Understanding Co-Op Housing.
What is a Co-Op? When you purchase a co-op unit, you buy shares in a corporation that owns the entire building. Instead of owning a specific piece of real estate, you receive a stock certificate and a proprietary lease, granting you the right to live in a particular unit.
Co-Op Structure:
- Your ownership is represented by shares in the corporation, not by a deed to real property. The proprietary lease allows you to occupy the unit and access common areas.
- Monthly fees cover your share of the building’s expenses, including property taxes, utilities, mortgage, and maintenance costs.
- A board of directors, elected by shareholders, manages the building’s operations and enforces rules.

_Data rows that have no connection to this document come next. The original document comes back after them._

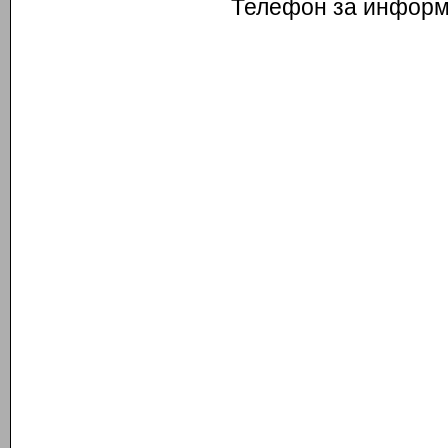
Телефон за информа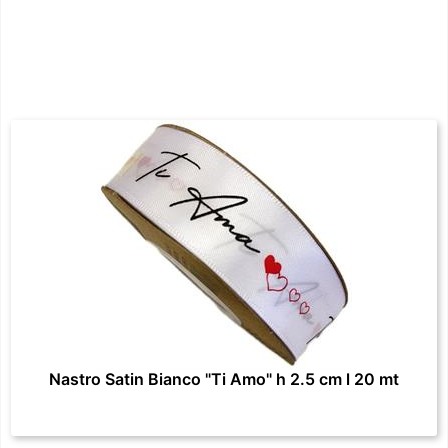
Nastro Satin Bianco "Ti Amo" h 2.5 cm l 20 mt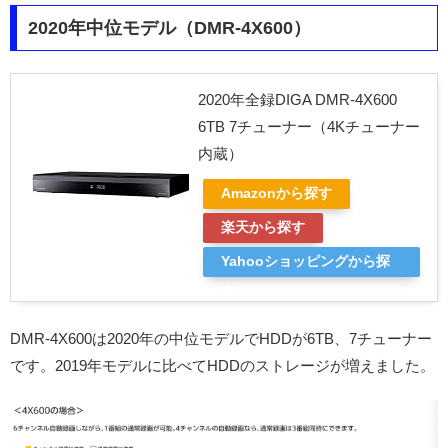
2020年中位モデル（DMR-4X600）
2020年全録DIGA DMR-4X600
6TB 7チューナー（4Kチューナー
内蔵）
Amazonから探す
楽天から探す
Yahooショッピングから探
す
DMR-4X600は2020年の中位モデルでHDDが6TB、7チューナー
です。2019年モデルに比べてHDDのストレージが増えました。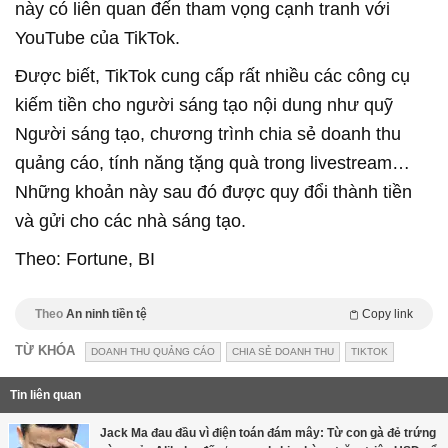
này có liên quan đến tham vọng cạnh tranh với
YouTube của TikTok.
Được biết, TikTok cung cấp rất nhiều các công cụ
kiếm tiền cho người sáng tạo nội dung như quỹ
Người sáng tạo, chương trình chia sẻ doanh thu
quảng cáo, tính năng tặng quà trong livestream…
Những khoản này sau đó được quy đổi thành tiền
và gửi cho các nhà sáng tạo.
Theo: Fortune, BI
Theo
An ninh tiền tệ
Copy link
TỪ KHÓA
DOANH THU QUẢNG CÁO
CHIA SẺ DOANH THU
TIKTOK
Tin liên quan
Jack Ma đau đầu vì điện toán đám mây: Từ con gà đẻ trứng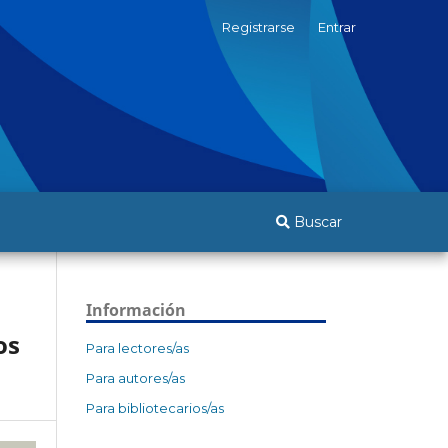
Registrarse
Entrar
Buscar
Información
os
Para lectores/as
Para autores/as
Para bibliotecarios/as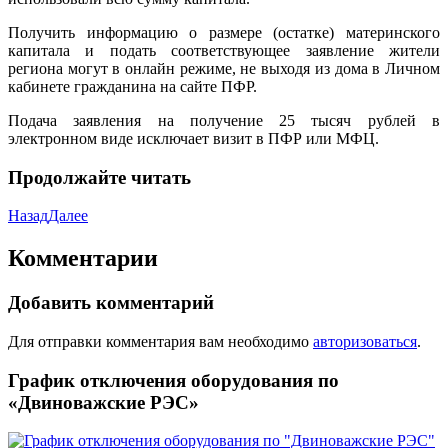
Получить информацию о размере (остатке) материнского
капитала и подать соответствующее заявление жители
региона могут в онлайн режиме, не выходя из дома в Личном
кабинете гражданина на сайте ПФР.
Подача заявления на получение 25 тысяч рублей в
электронном виде исключает визит в ПФР или МФЦ.
Продолжайте читать
Назад
Далее
Комментарии
Добавить комментарий
Для отправки комментария вам необходимо
авторизоваться
.
График отключения оборудования по
«Двиноважские РЭС»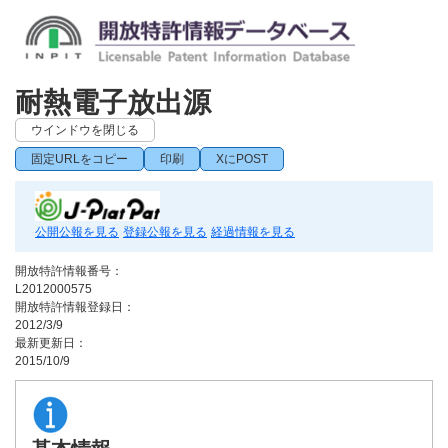
耐熱電子放出源
ウインドウを閉じる
固定URLをコピー
印刷
XにPOST
公開公報を見る
登録公報を見る
経過情報を見る
開放特許情報番号：
L2012000575
開放特許情報登録日：
2012/3/9
最新更新日：
2015/10/9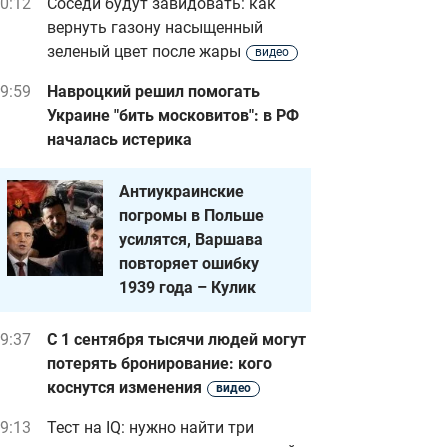
0:12
Соседи будут завидовать: как
вернуть газону насыщенный
зеленый цвет после жары
видео
9:59
Навроцкий решил помогать
Украине "бить московитов": в РФ
началась истерика
Антиукраинские
погромы в Польше
усилятся, Варшава
повторяет ошибку
1939 года – Кулик
9:37
С 1 сентября тысячи людей могут
потерять бронирование: кого
коснутся изменения
видео
9:13
Тест на IQ: нужно найти три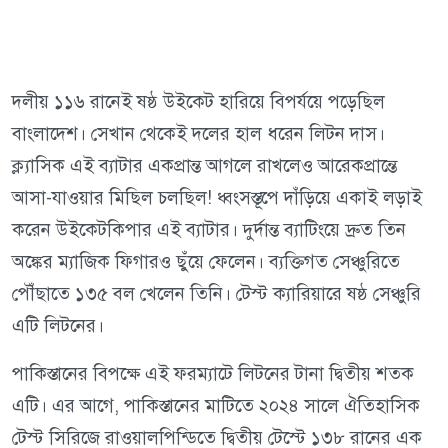
দলীয় ১১৬ রানেই ষষ্ঠ উইকেট হারিয়ে বিপর্যয়ে পড়েছিল
বাংলাদেশ। সেখান থেকেই দলের হাল ধরেন লিটন দাস।
ক্ল্যাসিক এই ব্যাটার একপ্রান্ত আগলে রাখলেও আরেকপ্রান্তে
আসা-যাওয়ার মিছিল চলছিল! ধ্বংসস্তূপে দাঁড়িয়ে একাই লড়াই
করেন উইকেটকিপার এই ব্যাটার। দুর্দান্ত ব্যাটিংয়ে দ্রুত তিন
অঙ্কের ম্যাজিক ফিগারও ছুঁয়ে ফেলেন। ব্যক্তিগত সেঞ্চুরিতে
পৌঁছাতে ১৩৫ বল খেলেন তিনি। টেস্ট ক্যারিয়ারে ষষ্ঠ সেঞ্চুরি
এটি লিটনের।
পাকিস্তানের বিপক্ষে এই ফরম্যাটে লিটনের টানা দ্বিতীয় শতক
এটি। এর আগে, পাকিস্তানের মাটিতে ২০২৪ সালে ঐতিহাসিক
টেস্ট সিরিজে রাওয়ালপিন্ডিতে দ্বিতীয় টেস্টে ১৩৮ রানের এক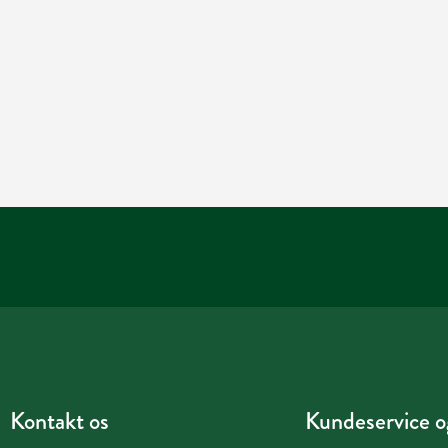
Kontakt os
Kundeservice og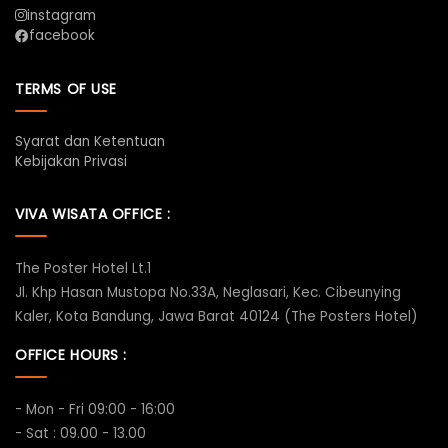
instagram
facebook
TERMS OF USE
Syarat dan Ketentuan
Kebijakan Privasi
VIVA WISATA OFFICE :
The Poster Hotel Lt.1
Jl. Khp Hasan Mustopa No.33A, Neglasari, Kec. Cibeunying
Kaler, Kota Bandung, Jawa Barat 40124 (The Posters Hotel)
OFFICE HOURS :
- Mon - Fri 09:00 - 16:00
- Sat : 09.00 - 13.00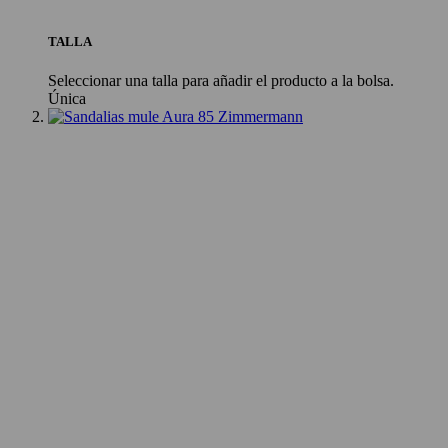
TALLA
Seleccionar una talla para añadir el producto a la bolsa.
Única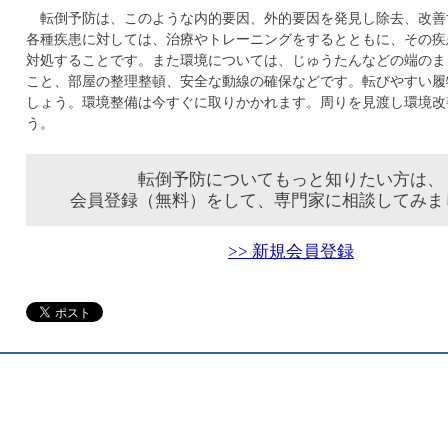
転倒予防は、このような内的要因、外的要因を発見し除去、改善
各種疾患に対しては、治療やトレーニングをするとともに、その疾
対処することです。また環境については、じゅうたんなどの端のま
こと、部屋の整理整頓、安全な動線の確保などです。転びやすい履
しょう。環境整備は今すぐに取りかかれます。周りを見渡し環境改
う。
転倒予防についてもっと知りたい方は、
会員登録（無料）をして、専門家に相談してみま
>> 新規会員登録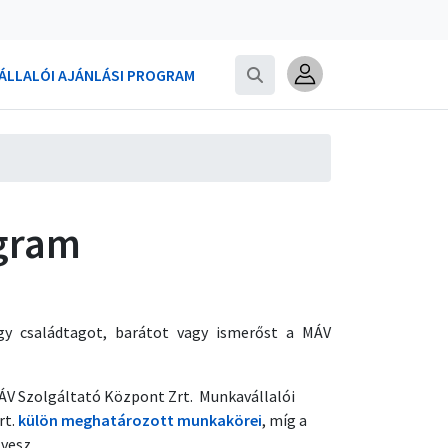
LLALÓI AJÁNLÁSI PROGRAM
ogram
egy családtagot, barátot vagy ismerőst a MÁV
 MÁV Szolgáltató Központ Zrt. Munkavállalói
rt.
külön meghatározott munkakörei
, míg a
vesz.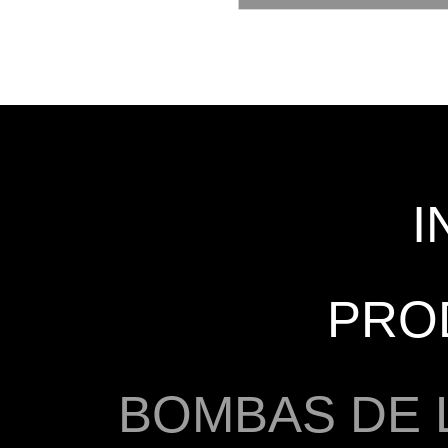
I
PRO
BOMBAS DE 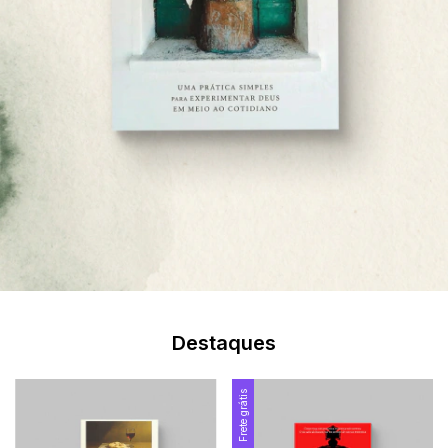
Destaques
Frete grátis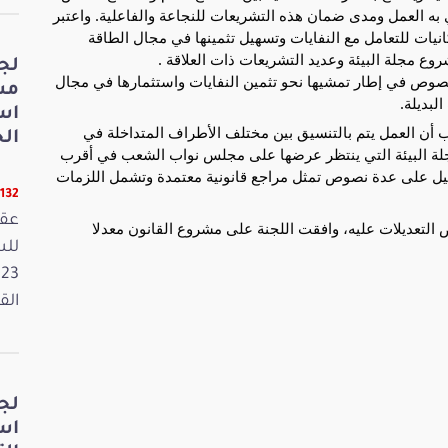
به العمل ومدى ضمان هذه التشريعات للنجاعة والفاعلية. واعتبر
نيات للتعامل مع النفايات وتسهيل تثمينها في مجال الطاقة
وع مجلة البيئة وعديد التشريعات ذات العلاقة .
لج
لنصوص في إطار تمشيها نحو تثمين النفايات واستثمارها في مجال
مش
لبديلة.
اس
ب أن العمل يتم بالتنسيق بين مختلف الأطراف المتداخلة في
الخ
ة البيئة التي ينتظر عرضها على مجلس نواب الشعب في أقرب
 تحيل على عدة نصوص تمثل مراجع قانونية معتمدة وتشمل اللزمات
11132 قر
عقد
 التعديلات عليه، وافقت اللجنة على مشروع القانون معدلا
القانون
لج
اس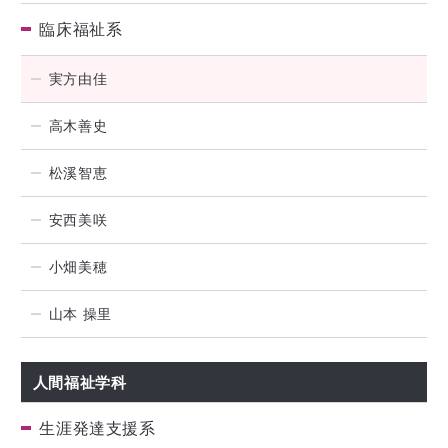
臨床福祉系
実方由佳
高木善史
松溪智恵
安西美咲
小畑美穂
山本 操里
人間福祉学科
生涯発達支援系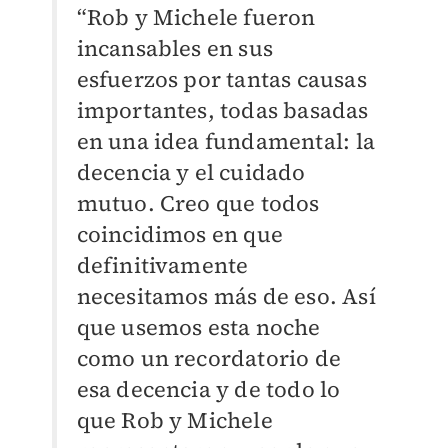
“Rob y Michele fueron
incansables en sus
esfuerzos por tantas causas
importantes, todas basadas
en una idea fundamental: la
decencia y el cuidado
mutuo. Creo que todos
coincidimos en que
definitivamente
necesitamos más de eso. Así
que usemos esta noche
como un recordatorio de
esa decencia y de todo lo
que Rob y Michele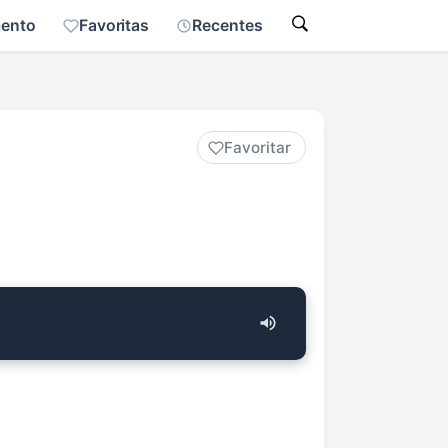
mento
Favoritas
Recentes
Favoritar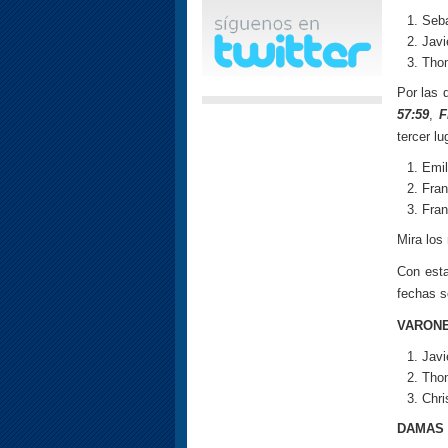
Seba
Javi
Tho
Por las
57:59
,
Fr
tercer l
Emi
Fran
Fran
Mira los
Con esta
fechas s
VARON
Javi
Tho
Chri
DAMAS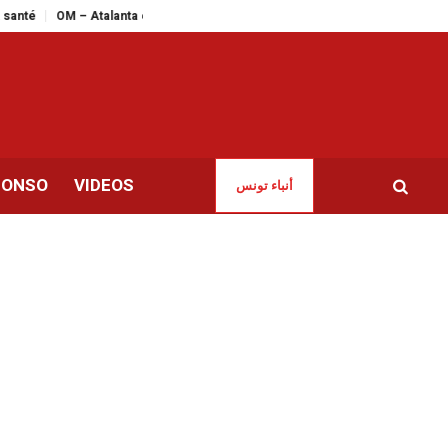
– Atalanta en live streaming : le match de la dernière chance pour les Marsei
CONSO
VIDEOS
أنباء تونس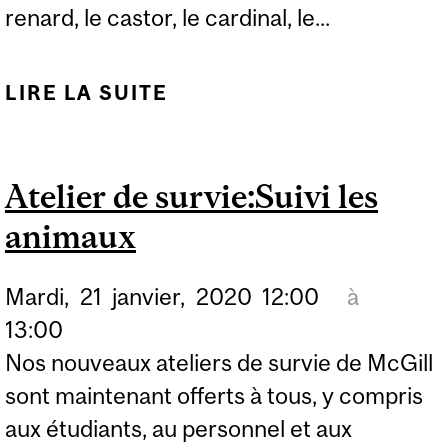
renard, le castor, le cardinal, le...
LIRE LA SUITE
DE EXPÉRIENCE
SAISONNIÈRE AU
MUSÉE REDPATH
Atelier de survie:Suivi les
animaux
Mardi,
21
janvier,
2020
12:00
à
13:00
Nos nouveaux ateliers de survie de McGill
sont maintenant offerts à tous, y compris
aux étudiants, au personnel et aux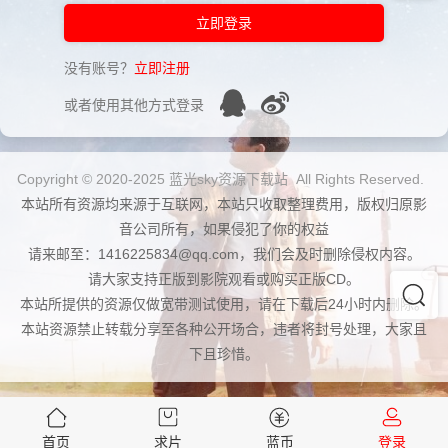
立即登录
没有账号？
立即注册
或者使用其他方式登录
Copyright © 2020-2025 蓝光sky资源下载站 All Rights Reserved.
本站所有资源均来源于互联网，本站只收取整理费用，版权归原影
音公司所有，如果侵犯了你的权益
请来邮至：1416225834@qq.com，我们会及时删除侵权内容。
请大家支持正版到影院观看或购买正版CD。
本站所提供的资源仅做宽带测试使用，请在下载后24小时内删除。
本站资源禁止转载分享至各种公开场合，违者将封号处理，大家且
下且珍惜。
首页
求片
蓝币
登录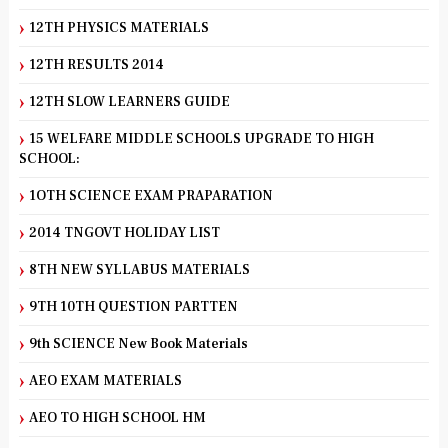
12TH PHYSICS MATERIALS
12TH RESULTS 2014
12TH SLOW LEARNERS GUIDE
15 WELFARE MIDDLE SCHOOLS UPGRADE TO HIGH
SCHOOL:
1OTH SCIENCE EXAM PRAPARATION
2014 TNGOVT HOLIDAY LIST
8TH NEW SYLLABUS MATERIALS
9TH 10TH QUESTION PARTTEN
9th SCIENCE New Book Materials
AEO EXAM MATERIALS
AEO TO HIGH SCHOOL HM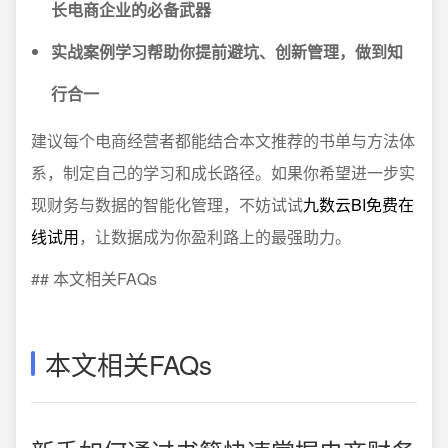
长电商企业的必备武器
实战案例学习帮助你提前避坑、创新管理，做到知
行合一
建议每个电商经营者都能结合本文推荐的书单与方法体
系，制定自己的学习和成长路径。如果你希望进一步实
现财务与数据的智能化管理，不妨试试
九数云BI免费在
线试用
，让数据成为你盈利路上的最强助力。
## 本文相关FAQs
本文相关FAQs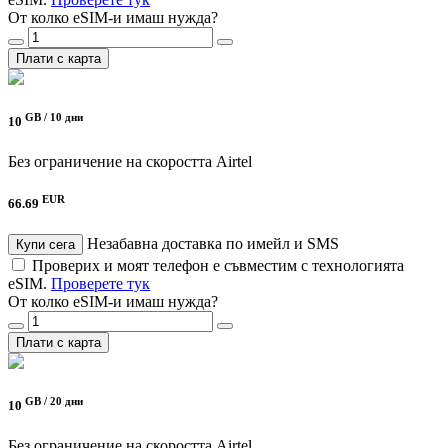
От колко eSIM-и имаш нужда?
Плати с карта
GB /
10 дни
10
Без ограничение на скоростта
Airtel
EUR
66.69
Незабавна доставка по имейл и SMS
Купи сега
Проверих и моят телефон е съвместим с технологията
eSIM.
Проверете тук
От колко eSIM-и имаш нужда?
Плати с карта
GB /
20 дни
10
Без ограничение на скоростта
Airtel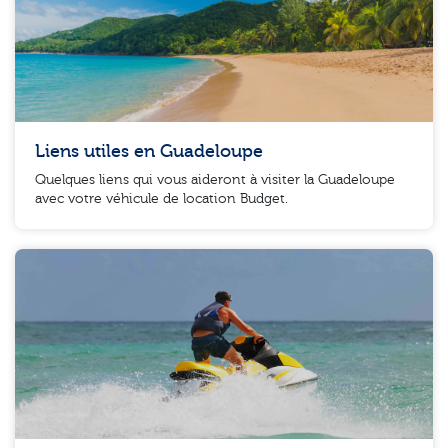
Liens utiles en Guadeloupe
Quelques liens qui vous aideront à visiter la Guadeloupe
avec votre véhicule de location Budget.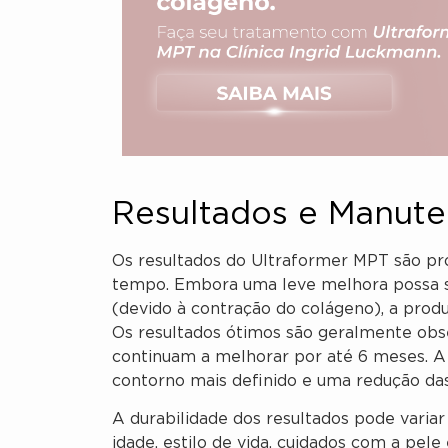
Resultados e Manut
Os resultados do Ultraformer MPT são pr
tempo. Embora uma leve melhora possa s
(devido à contração do colágeno), a prod
Os resultados ótimos são geralmente obs
continuam a melhorar por até 6 meses. A
contorno mais definido e uma redução das 
A durabilidade dos resultados pode varia
idade, estilo de vida, cuidados com a pele 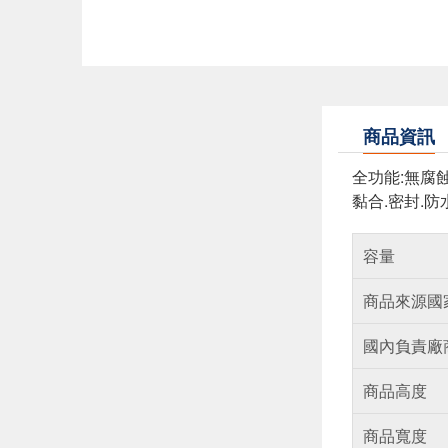
商品資訊
全功能:無腐
黏合.密封.防
容量
商品來源國
國內負責廠
商品高度
商品寬度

The Co-Op Application Process
Application Steps:
- You must submit a comprehensive application package, often prepared by a real estate agent. This includes financial statements and character references.
- An in-person interview with the co-op board is usually required. The board assesses your financial stability and fit for the community.
- The board can approve or deny applications at their discretion, though they must adhere to fair housing laws.
Financing Co-Op Purchases
Co-op loans are different from traditional mortgages:
Co-op loans are less common and typically require lenders who specialize in co-op financing.
Financing for co-op purchases involves loans based on the corporation’s financial health rather than the value of real estate.


Co-Op vs. Condominium
Costs:
- Co-op units often have a lower purchase price compared to condominiums.
- Maintenance fees can be higher due to shared building expenses.
Tax Benefits:
- Shareholders can often deduct their portion of property taxes and mortgage interest on their tax returns. Additionally, co-op loans are exempt from certain taxes in New York.
Board Approval:
Selling a co-op unit and making significant changes may require board approval, adding a layer of complexity compared to condominiums.